He looked down at the kids in front of him. Two boys and a girl, barely into their teens. All three of them sat on the curb with their hands zip-tied together behind their backs. They’d been trying to steal a car for a quick joyride when he found them. They’d been cowed by his appearance and surrendered without a fuss.

Most people were cowed by Freedom’s appearance. He was a bald giant of a man, almost seven feet tall and over three hundred pounds of solid muscle. A leather duster hung open across his broad chest, and a silver sheriff’s star sat on one lapel. Underneath the duster he wore a tan T-shirt and pants checkered with digital camouflage. Strapped to his thigh was a holster the size of a loaf of bread. He rarely had to draw the pistol it held.

A third and fourth shot rang in the air. The kids’ heads swiveled back and forth from Freedom’s face to the direction of the sound. One of the boys had gone wide-eyed with terror. They knew what the shots meant. They were aware of how vulnerable they were, tied up on the ground.

“You’ll be fine,” Freedom told them. “There’s a deputy on the way to take charge of you.”

Three more gunshots. And between the rounds he could hear a growing noise. The click-click-click that made life near the Big Wall so rough for some. The sound of teeth.

The girl opened her mouth to say something, but it vanished under the snap of his leather duster as he spun and bolted for the northeast corner. The captain had been quick for his size before joining the Army’s super-soldier project. Now he could run a three-minute mile without breaking a sweat, do five of them before he even started to feel winded.

The gunfire was near constant by the time he reached the northeast corner. It made Los Angeles sound like Iraq. He could see the half-dozen guards on top of the wall. Four of them were shooting down into the area beyond the barrier. The other two were pushing back the figures climbing onto the upper deck.

Freedom never broke stride. His legs flexed and hurled him twenty feet into the air. His duster flapped around him, and he steeled himself for combat.

The top of the Big Wall was a continuous platform made from old pallets and plywood. A double line of rope served as a railing. It was a temporary fix until a more permanent bastion could be built. Freedom hit the wood surface just south of the large square that was the northwest corner and took in the situation as he straightened up.

This corner of the Big Wall sat at the intersection of Sunset and Vine in downtown Hollywood, right at the center of the road. A Borders bookstore and a vandalized Chase bank stood just outside the barrier.

Almost a thousand exes stood outside the wall, too. Thirty months since the world ended and people still called them exes rather than zombies. “Ex-humans” was just easier to deal with somehow. Even the military had used the term.

Back when there had been a functioning military, the captain reminded himself.

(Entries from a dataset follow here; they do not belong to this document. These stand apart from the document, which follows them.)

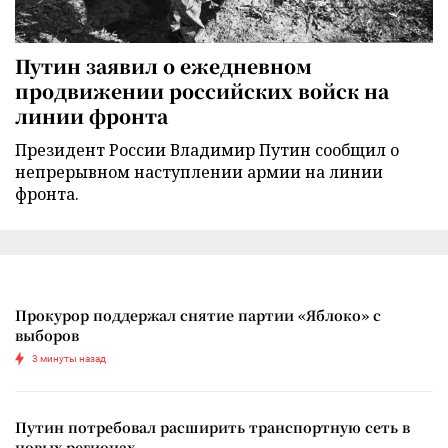
Путин заявил о ежедневном
продвижении российских войск на
линии фронта
Президент России Владимир Путин сообщил о
непрерывном наступлении армии на линии
фронта.
Прокурор поддержал снятие партии «Яблоко» с
выборов
3 минуты назад
Путин потребовал расширить транспортную сеть в
новых регионах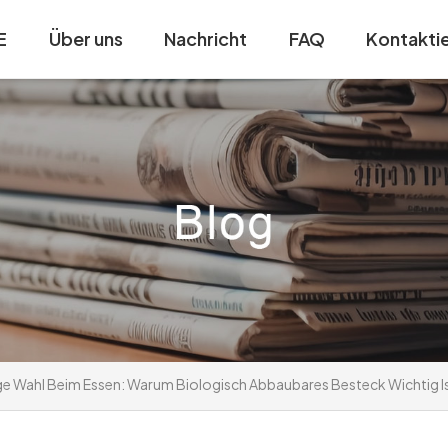
E
Über uns
Nachricht
FAQ
Kontaktie
ge Wahl Beim Essen: Warum Biologisch Abbaubares Besteck Wichtig I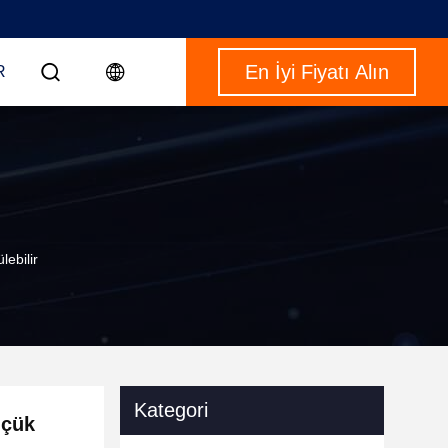
En İyi Fiyatı Alın
R
ebilir
Kategori
üçük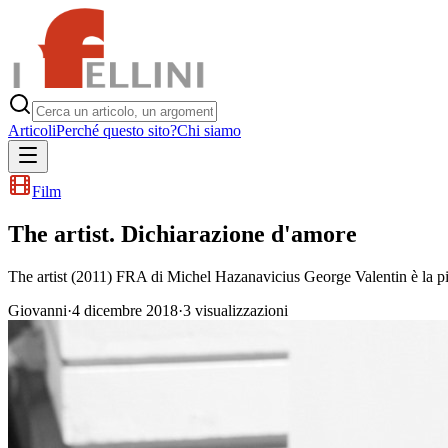
Articoli
Perché questo sito?
Chi siamo
Film
The artist. Dichiarazione d'amore
The artist (2011) FRA di Michel Hazanavicius George Valentin è la più
Giovanni
·
4 dicembre 2018
·
3
visualizzazioni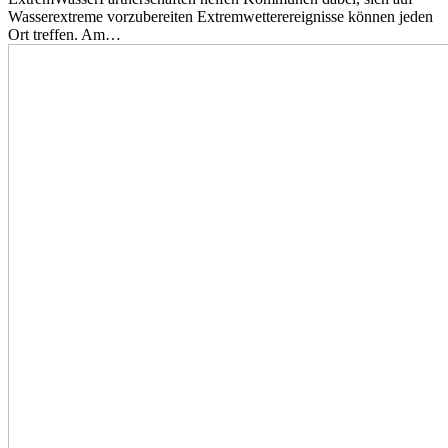
Wasserextreme vorzubereiten Extremwetterereignisse können jeden
Ort treffen. Am…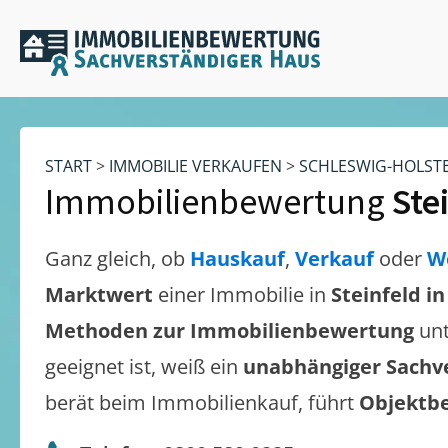
START
>
IMMOBILIE VERKAUFEN
>
SCHLESWIG-HOLST
Immobilienbewertung
Ste
Ganz gleich, ob
Hauskauf
,
Verkauf
oder
W
Marktwert
einer Immobilie in
Steinfeld i
Methoden zur Immobilienbewertung
unt
geeignet ist, weiß ein
unabhängiger Sachv
berät beim Immobilienkauf, führt
Objektb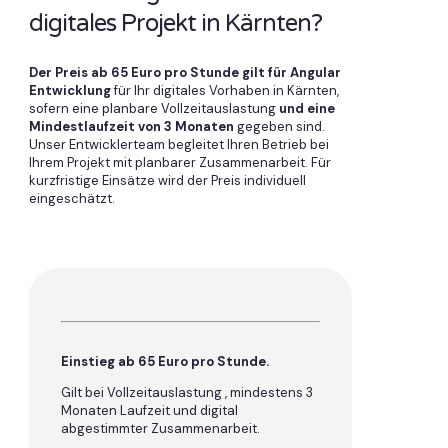
digitales Projekt in Kärnten?
Der Preis ab 65 Euro pro Stunde gilt für Angular
Entwicklung
für Ihr digitales Vorhaben in Kärnten,
sofern eine planbare Vollzeitauslastung
und eine
Mindestlaufzeit von 3 Monaten
gegeben sind.
Unser Entwicklerteam begleitet Ihren Betrieb bei
Ihrem Projekt mit planbarer Zusammenarbeit. Für
kurzfristige Einsätze wird der Preis individuell
eingeschätzt.
Einstieg ab 65 Euro pro Stunde.
Gilt bei Vollzeitauslastung , mindestens 3
Monaten Laufzeit und digital
abgestimmter Zusammenarbeit.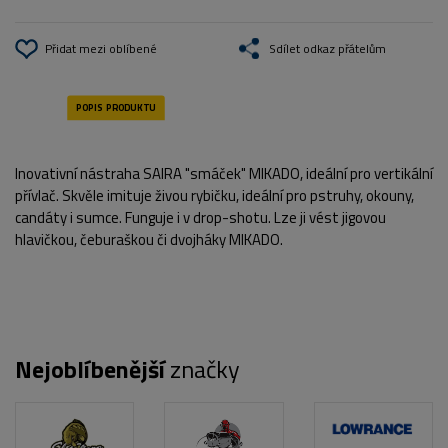
Přidat mezi oblíbené
Sdílet odkaz přátelům
Inovativní nástraha SAIRA "smáček" MIKADO, ideální pro vertikální
přívlač. Skvěle imituje živou rybičku, ideální pro pstruhy, okouny,
candáty i sumce. Funguje i v drop-shotu. Lze ji vést jigovou
hlavičkou, čeburaškou či dvojháky MIKADO.
Nejoblíbenější
značky
POPIS PRODUKTU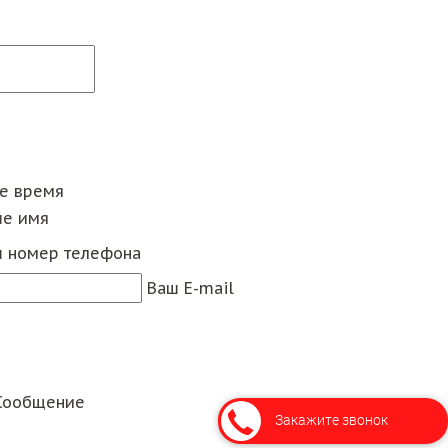
ее время
е имя
 номер телефона
Ваш E-mail
Сообщение
Закажите звонок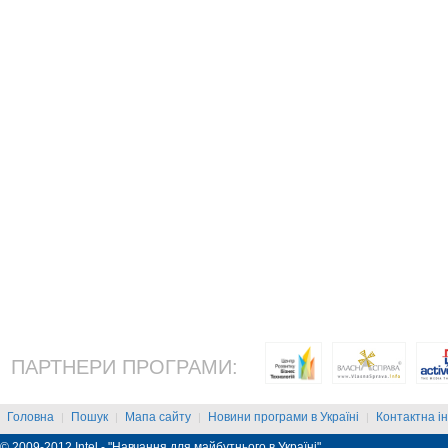
ПАРТНЕРИ ПРОГРАМИ:
Головна
Пошук
Мапа сайту
Новини програми в Україні
Контактна і
|
|
|
|
© 2009-2012 Intel - "Навчання для майбутнього в Україні"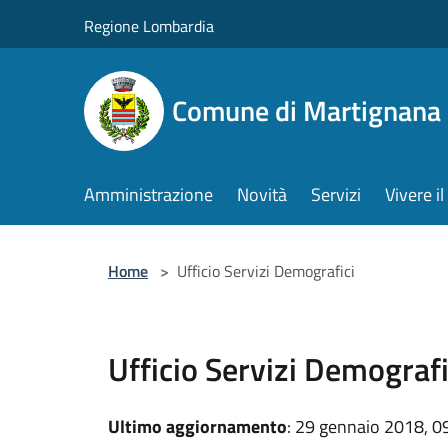
Salta al contenuto principale
Regione Lombardia
Comune di Martignana 
Amministrazione
Novità
Servizi
Vivere 
Home
>
Ufficio Servizi Demografici
Ufficio Servizi Demografi
Ultimo aggiornamento
: 29 gennaio 2018, 0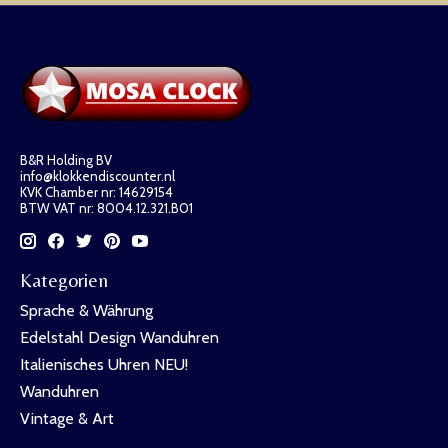
B&R Holding BV
info@klokkendiscounter.nl
KVK Chamber nr: 14629154
BTW VAT nr: 8004.12.321.B01
Kategorien
Sprache & Währung
Edelstahl Design Wanduhren
Italienisches Uhren NEU!
Wanduhren
Vintage & Art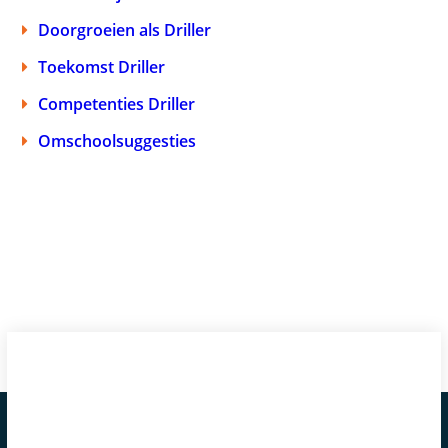
Doorgroeien als Driller
Toekomst Driller
Competenties Driller
Omschoolsuggesties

The former citizens of Los Angeles crowded the intersection beyond the wall, filling the air with the endless sound of chattering teeth. Even when there was nothing in their mouths, their jaws gnashed open and closed like machines. Some of those mouths were lined with gray teeth. Others held a mess of jagged stumps that splintered even more as they banged together. Most of them were coated with blood and gore. Their flesh was the color of old chalk, spotted with dark bruises where blood had pooled inside the skin. Most of their eyes were dusty and dull, but more than a few had empty sockets gaping in their faces. Many of the exes had deep cuts or punctures that would never heal but also didn’t stop them. Some were missing fingers, hands, or whole limbs.

Something was different about the horde, though, and Freedom couldn’t put his finger on what.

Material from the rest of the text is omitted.